Я спрыгнул с кровати, внезапно вспотев и дрожа от омерзения. Мне хотелось заплакать, словно я проснулся после кошмара этих двух недель; словно речь соседки покончила сразу с бурей этих дней, со всеми этими часами, когда я неподвижно лежал рядом, и все же вне этого срама, прислонившись головой к стене, и слушал, и слушал.

Чтобы узнать, который час, я подошел к балкону и постарался думать о том, какое сейчас число, и о том, что я живу на улице Чили, 600, в единственном новом доме запутанного квартала Сан-Тельмо, повторял я, чтобы совсем проснуться; в самом начале южной части города, где желтеют и розовеют остатки карнизов; где решетки, башенки, дворики, поросшие виноградом и жимолостью; где девушки гуляют по дорожкам, а молодые люди молча стоят на углу; где кажется, что простору много… да, еще железные мосты, последние, и нищета. Дети и старики в подъездах, близость смерти…

«Сейчас я здесь», — сказал я так, словно понимал, что говорю. Кека прибирала, напевая. Мужчина быстро вышел из ванной и спросил, нет ли чего выпить.

— Последнее даю, — весело сказала она и, насвистывая, пошла в кухню.

Бреясь и завязывая галстук, я увидел, что лицо у меня смущенное. Спускаясь с лестницы, я нес с собой стыд и расстался с ним, лишь завидев привратника, который хотел поговорить о лопнувшей трубе. Потом я медленно побрел по темным шумным улицам, где еще не зажгли фонарей. Я заглянул в «Малютку Электру» в час, когда мальчишки приходят с футбола, с бегов, со свиданий и собираются в кафе, где почти молча, плечом к плечу доживают еще одно ненужное воскресенье, поддерживая друг друга, чтобы легче было вынести мысль о понедельнике.

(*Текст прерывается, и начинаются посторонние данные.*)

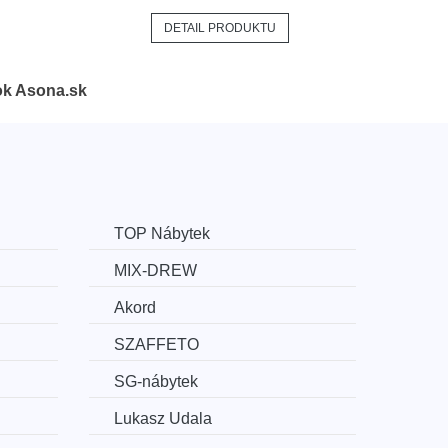
DETAIL PRODUKTU
ok Asona.sk
TOP Nábytek
MIX-DREW
Akord
SZAFFETO
SG-nábytek
Lukasz Udala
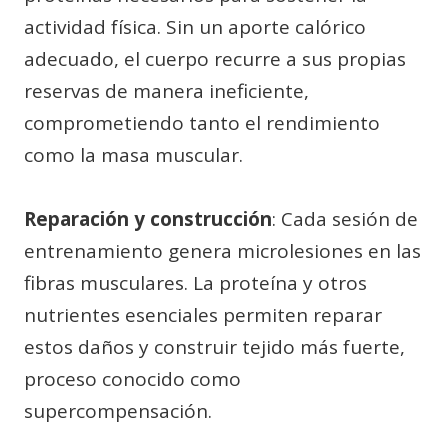
actividad física. Sin un aporte calórico
adecuado, el cuerpo recurre a sus propias
reservas de manera ineficiente,
comprometiendo tanto el rendimiento
como la masa muscular.
Reparación y construcción
: Cada sesión de
entrenamiento genera microlesiones en las
fibras musculares. La proteína y otros
nutrientes esenciales permiten reparar
estos daños y construir tejido más fuerte,
proceso conocido como
supercompensación.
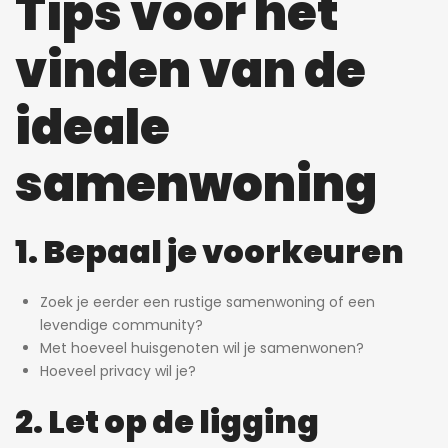
Tips voor het
vinden van de
ideale
samenwoning
1. Bepaal je voorkeuren
Zoek je eerder een rustige samenwoning of een
levendige community?
Met hoeveel huisgenoten wil je samenwonen?
Hoeveel privacy wil je?
2. Let op de ligging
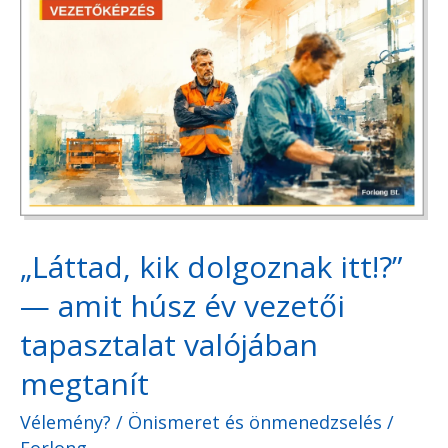
kik
dolgoznak
itt!?”
—
amit
húsz
év
„Láttad, kik dolgoznak itt!?”
vezetői
tapasztalat
— amit húsz év vezetői
valójában
tapasztalat valójában
megtanít
megtanít
Vélemény?
/
Önismeret és önmenedzselés
/
Forlong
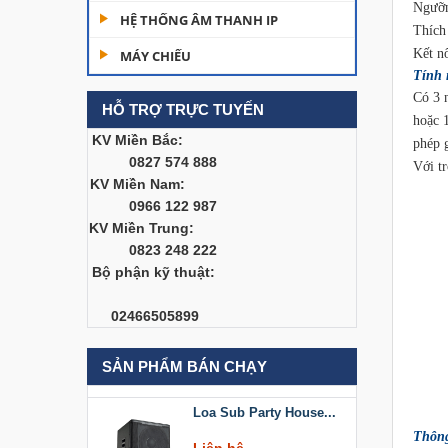
Ngưỡn
Dàn âm thanh hội
HỆ THỐNG ÂM THANH IP
trường...
Thích
Kết n
MÁY CHIẾU
200,000,000 đ
Tính 
Có 3 
HỖ TRỢ TRỰC TUYẾN
Bàn Mixer
hoặc 
Allen&Heath...
KV Miền Bắc:
phép 
0827 574 888
Liên hệ
Với t
KV Miền Nam:
0966 122 987
Bàn Mixer
KV Miền Trung:
Allen&Heath...
0823 248 222
Liên hệ
Bộ phận kỹ thuật:
Loa Sub Party House
02466505899
D218
Liên hệ
SẢN PHẨM BÁN CHẠY
Loa Sub Party House...
Thông
Liên hệ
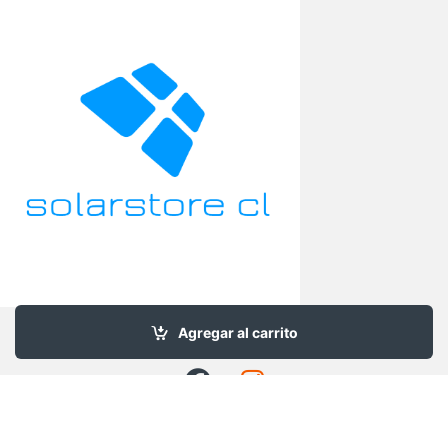
Agregar al carrito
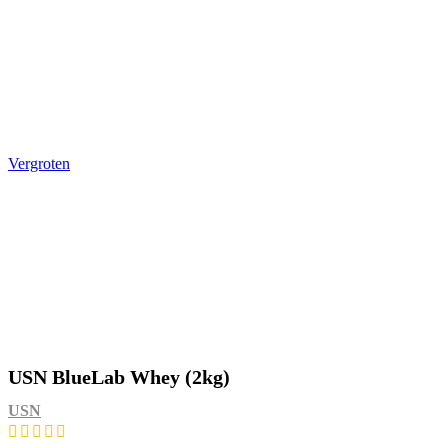
Vergroten
USN BlueLab Whey (2kg)
USN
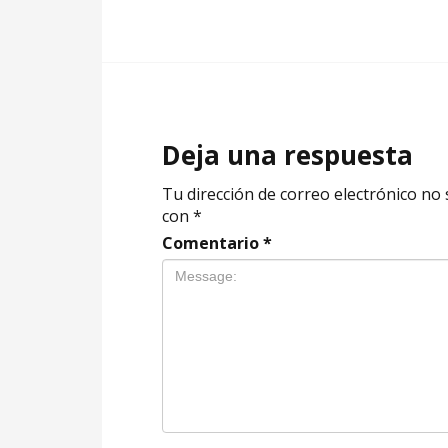
Deja una respuesta
Tu dirección de correo electrónico no 
con
*
Comentario
*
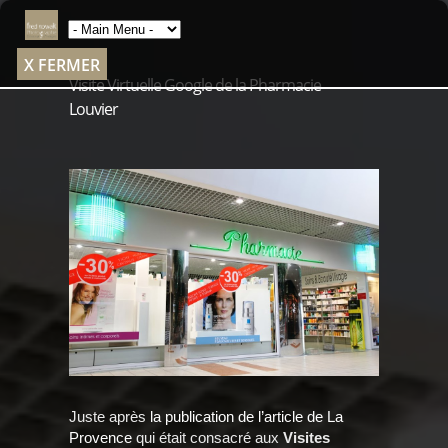
X FERMER
Visite Virtuelle Google de la Pharmacie
Louvier
Juste après
la publication de l’article de La
Provence
qui était consacré aux
Visites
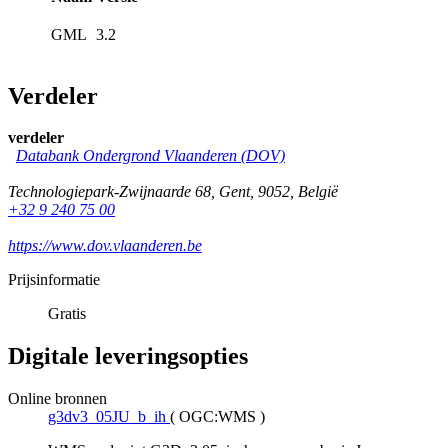
GML
3.2
Verdeler
verdeler
Databank Ondergrond Vlaanderen (DOV)
Technologiepark-Zwijnaarde 68
,
Gent
,
9052
,
België
+32 9 240 75 00
https://www.dov.vlaanderen.be
Prijsinformatie
Gratis
Digitale leveringsopties
Online bronnen
g3dv3_05JU_b_ih
(
OGC:WMS
)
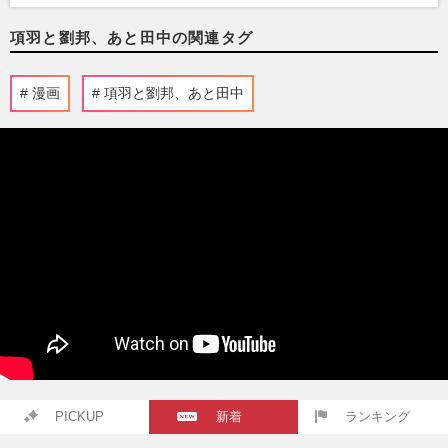
項羽と劉邦、あと田中の関連タグ
漫画
項羽と劉邦、あと田中
PICKUP
新着
ランキング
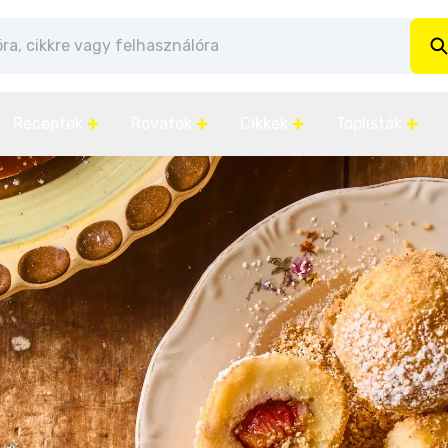
Receptek
Rovatok
Cikkek
Toplisták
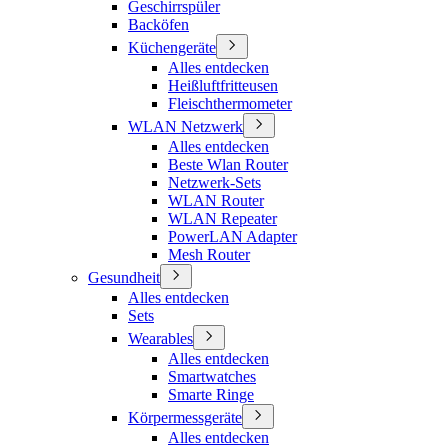
Geschirrspüler
Backöfen
Küchengeräte
Alles entdecken
Heißluftfritteusen
Fleischthermometer
WLAN Netzwerk
Alles entdecken
Beste Wlan Router
Netzwerk-Sets
WLAN Router
WLAN Repeater
PowerLAN Adapter
Mesh Router
Gesundheit
Alles entdecken
Sets
Wearables
Alles entdecken
Smartwatches
Smarte Ringe
Körpermessgeräte
Alles entdecken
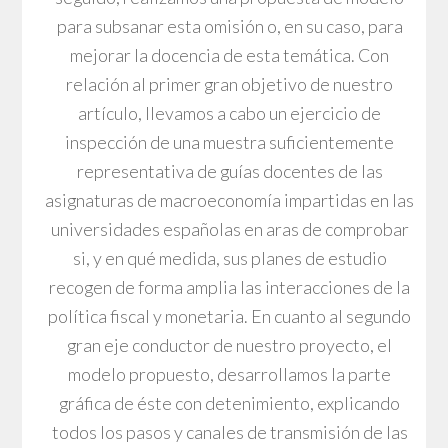
para subsanar esta omisión o, en su caso, para
mejorar la docencia de esta temática. Con
relación al primer gran objetivo de nuestro
artículo, llevamos a cabo un ejercicio de
inspección de una muestra suficientemente
representativa de guías docentes de las
asignaturas de macroeconomía impartidas en las
universidades españolas en aras de comprobar
si, y en qué medida, sus planes de estudio
recogen de forma amplia las interacciones de la
política fiscal y monetaria. En cuanto al segundo
gran eje conductor de nuestro proyecto, el
modelo propuesto, desarrollamos la parte
gráfica de éste con detenimiento, explicando
todos los pasos y canales de transmisión de las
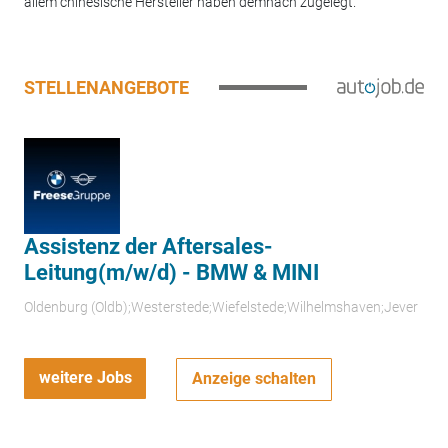
allem chinesische Hersteller haben demnach zugelegt.
STELLENANGEBOTE
Assistenz der Aftersales-
Leitung(m/w/d) - BMW & MINI
Oldenburg (Oldb);Westerstede;Wiefelstede;Wilhelmshaven;Jever
weitere Jobs
Anzeige schalten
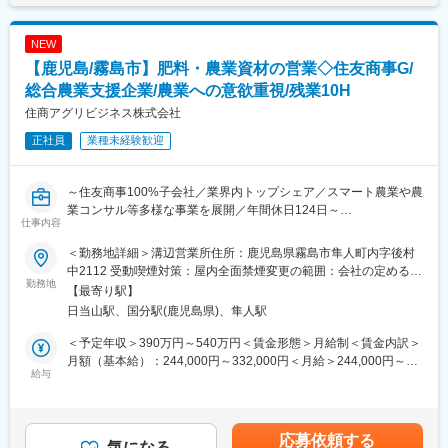
ら“上場企業水準の働きやすさ”と“メーカーとしてのものづくりの
し、最適な車両や保険プランを提案します。販売後も継続してサ
やりがい”を両立できる環境です。
ポートし、信頼関係を築くことが重要です。
・製造・管理機能を鹿児島に集約し、安定した事業基盤を築いて
NEW
います。
【鹿児島/霧島市】肥料・農業資材の営業◇住友商事G/
■扱うサービス
新車・中古車販売、自動車リース、自動車保険および損害保険の
総合農業支援企業/農業への意欲重視/残業10H
変更の範囲：無
代理業務
住商アグリビジネス株式会社
正社員
業種未経験歓迎
■組織構成
アットホームな雰囲気で、勤続年数が長い社員が多く、先輩スタ
ッフによる丁寧なフォロー体制があります。
～住友商事100%子会社／業界内トップシェア／スマート農業や農
業コンサル等多様な事業を展開／年間休日124日～
■業務の魅力
仕事内容
販売実績に応じて報奨金が支給され、努力がしっかりと収入に反
■仕事の内容：
映される環境です。
＜勤務地詳細＞溝辺営業所住所：鹿児島県霧島市隼人町内字後村
農業生産者に対し、土壌診断を活用しながら、品質向上、収量安
中2112 受動喫煙対策：屋内全面禁煙変更の範囲：会社の定める事
定に向けた技術指導、施肥提案、肥料や仕入商品の販売等を行い
勤務地
■教育体制
業所
【最寄り駅】
ます。
配属先での基礎研修やOJTを通じ、未経験からでも無理なく成長
日当山駅、国分駅(鹿児島県)、隼人駅
農業の現場の声を拾いながら積極的に提案を行うやりがいのある
できるサポート体制を整えています。
業務です。
＜予定年収＞390万円～540万円＜賃金形態＞月給制＜賃金内訳＞
水稲、畑作、酪農、野菜、果物、花き等作物生産の品質向上およ
■就業環境
月額（基本給）：244,000円～332,000円＜月給＞244,000円～
び収量安定のため、土づくりなど技術指導によって生産者を農業
給与
週休2日制やバースデー休暇、リフレッシュ休暇など働きやすい制
332,000円＜昇給有無＞有＜残業手当＞有＜給与補足＞賞与実績:
の現場からサポートし、国内食料自給率の向上に貢献していま
度が充実。長期休暇取得も可能です。
年2回(前年度実績4か月分)賃金はあくまでも目安の金額であり、
す。
選考を通じて上下する可能性があります。月給(月額)は固定手当を
■想定されるキャリアパス
含めた表記です。
応募依頼する
取り扱い品目：肥料、土壌改良材、畜産酪農資材、農薬など
気になる
経験を積むことでリーダーやマネジメント職へのステップアップ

Хозяин поздоровался со мной и велел принести мне чашечку кофе и кувшинчик холодного молока. Я сел у окна. Отсюда можно наблюдать за всем залом, виден даже мой дом и белый балахон привратника в синей тени. Иногда кто-то подходил ко мне, кто-то выходил и шел по улице. Я размешивал ложечкой сливки, отстоявшиеся на поверхности, и ронял в них капельки кофе, чтобы мало-помалу нарушить их белизну; я был один, я развлекался, прогоняя стыд, и ощущал, как растет радость, которой нет без одиночества. Глядя на мужчин, идущих к кафе от нашего дома, я всякий раз предполагал, что этот сейчас был у Кеки, и пытался угадать, сколько горечи он унес или оставил.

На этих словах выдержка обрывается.